Differentiate F(t) with respect to t: \( \\ F(t) = 3t^5 - 20t^3 + 20\\ F'(t) = \frac{d}{dt} (3t^5 - 20t^3 + 20)\\ F'(t) = 15t^4 - 60t^2 \)

To find the critical points, set F'(t) equal to zero and solve for t: \(\\ F'(t) = 15t^4 - 60t^2 = 0\\ 15t^4 - 60t^2 = 0 \\ 5t^2(3t^2 - 12) = 0 \) The critical points for this function are found when we solve this equation. So, \(\\ t^2=0 \Rightarrow t=0\\ 3t^2 = 12 \Rightarrow t^2=4 \Rightarrow t = \pm 2 \) The critical points are t = -2, 0, and 2.
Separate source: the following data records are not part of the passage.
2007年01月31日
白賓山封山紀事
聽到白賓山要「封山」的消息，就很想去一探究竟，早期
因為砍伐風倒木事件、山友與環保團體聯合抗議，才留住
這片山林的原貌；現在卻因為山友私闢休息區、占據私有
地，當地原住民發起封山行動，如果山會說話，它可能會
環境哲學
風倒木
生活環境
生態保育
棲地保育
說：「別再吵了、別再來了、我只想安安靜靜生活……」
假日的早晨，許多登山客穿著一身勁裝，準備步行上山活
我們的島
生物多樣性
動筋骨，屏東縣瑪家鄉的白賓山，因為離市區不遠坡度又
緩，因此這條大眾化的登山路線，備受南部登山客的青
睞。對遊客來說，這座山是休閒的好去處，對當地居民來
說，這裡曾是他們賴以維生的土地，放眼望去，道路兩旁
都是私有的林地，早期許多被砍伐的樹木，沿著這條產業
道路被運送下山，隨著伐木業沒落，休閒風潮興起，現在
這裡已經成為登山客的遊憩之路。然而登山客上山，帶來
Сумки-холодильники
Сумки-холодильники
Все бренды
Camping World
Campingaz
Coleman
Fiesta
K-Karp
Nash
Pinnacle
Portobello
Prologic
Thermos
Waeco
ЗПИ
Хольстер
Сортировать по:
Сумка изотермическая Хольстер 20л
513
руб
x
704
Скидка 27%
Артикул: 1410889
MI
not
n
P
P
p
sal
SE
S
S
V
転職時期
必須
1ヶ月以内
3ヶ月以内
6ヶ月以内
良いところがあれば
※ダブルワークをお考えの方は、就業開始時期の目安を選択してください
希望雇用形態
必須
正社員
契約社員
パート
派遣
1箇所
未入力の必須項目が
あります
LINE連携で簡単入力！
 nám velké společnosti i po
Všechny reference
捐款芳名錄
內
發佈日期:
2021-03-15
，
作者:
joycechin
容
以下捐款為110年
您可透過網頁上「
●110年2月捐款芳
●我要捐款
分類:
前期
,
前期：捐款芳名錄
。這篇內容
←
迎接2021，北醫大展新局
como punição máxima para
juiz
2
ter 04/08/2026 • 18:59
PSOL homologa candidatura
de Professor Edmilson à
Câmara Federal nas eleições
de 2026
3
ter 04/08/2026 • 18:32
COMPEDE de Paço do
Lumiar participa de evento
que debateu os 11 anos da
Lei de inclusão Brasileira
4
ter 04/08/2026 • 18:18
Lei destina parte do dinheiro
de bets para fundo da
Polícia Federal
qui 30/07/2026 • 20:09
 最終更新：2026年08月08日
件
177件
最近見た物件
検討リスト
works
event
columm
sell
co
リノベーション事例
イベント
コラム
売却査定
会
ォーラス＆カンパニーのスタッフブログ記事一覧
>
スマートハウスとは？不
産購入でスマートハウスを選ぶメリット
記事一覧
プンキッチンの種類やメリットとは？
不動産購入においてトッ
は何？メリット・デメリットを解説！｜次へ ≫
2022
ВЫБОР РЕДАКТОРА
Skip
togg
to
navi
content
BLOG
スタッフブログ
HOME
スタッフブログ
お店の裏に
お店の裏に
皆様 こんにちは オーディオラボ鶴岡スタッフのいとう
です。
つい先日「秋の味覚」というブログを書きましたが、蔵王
Now, we'll use the first derivative test to determine the type and location of the relative extremum. For this, we'll analyze the intervals created by the critical points. - Interval 1: \(-\infty < t < -2\) - Interval 2: \(-2 < t < 0\) - Interval 3: \(0 < t < 2\) - Interval 4: \(2 < t < \infty\) We'll now analyze the sign of F'(t) in these intervals: - Interval 1 (\(-\infty < t < -2\)): Choose a test value, say t=-3. F'(-3) = 15*(-3)^4 - 60*(-3)^2 = 315 > 0. So, F'(t) > 0 on this interval, which means F(t) is increasing. - Interval 2 (\(-2 < t < 0\)): Choose a test value, say t=-1. F'(-1) = 15*(-1)^4 - 60*(-1)^2 = -45 < 0. So, F'(t) < 0 on this interval, which means F(t) is decreasing. - Interval 3 (\(0 < t < 2\)): Choose a test value, say t=1. F'(1) = 15*(1)^4 - 60*(1)^2 = -45 < 0. So, F'(t) < 0 on this interval, which means F(t) is decreasing. - Interval 4 (\(1 < t < \infty\)): Choose a test value, say t=3. F'(3) = 15*(3)^4 - 60*(3)^2 = 315 > 0. So, F'(t) > 0 on this interval, which means F(t) is increasing.

Combine the information from Step 3: - For t = -2, F'(t) changes from positive to negative. So, F(-2) = 3*(-2)^5 - 20*(-2)^3 + 20 = -24. This is a relative maximum. - For t = 0, F'(t) changes from negative to negative. So, there is no relative extrema at this point. - For t = 2, F'(t) changes from negative to positive. So, F(2) = 3*(2)^5 - 20*(2)^3 + 20 = 24. This is a relative minimum. Therefore, the relative maxima and minima of the function are: - Relative maximum at t = -2, with a value of F(-2) = -24. - Relative minimum at t = 2, with a value of F(2) = 24.